── Source material

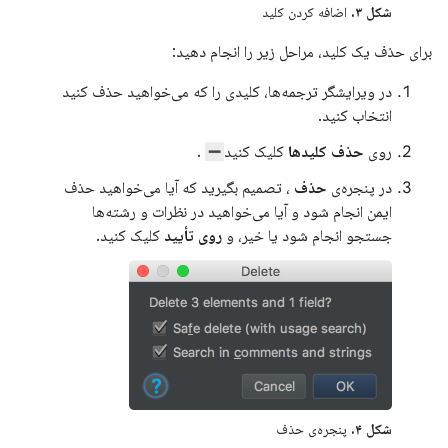
شکل ۳.
اضافه کردن کلید
برای حذف یک کلید، مراحل زیر را انجام دهید:
در ویرایشگر ترجمه‌ها، کلیدی را که می‌خواهید حذف کنید
انتخاب کنید.
روی
حذف کلیدها
کلیک کنید
.
در پنجره‌ی
حذف
، تصمیم بگیرید که آیا می‌خواهید حذف
ایمن انجام شود و آیا می‌خواهید در نظرات و رشته‌ها
جستجو انجام شود یا خیر، و
روی تأیید
کلیک کنید.
شکل ۴.
پنجره‌ی حذف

────

Your objective ::
Check each line of the records for the word "کنید" and extract those that contain it.

Answer space ::
در ویرایشگر ترجمه‌ها، کلیدی را که می‌خواهید حذف کنید
انتخاب کنید.
کلیک کنید
کلیک کنید.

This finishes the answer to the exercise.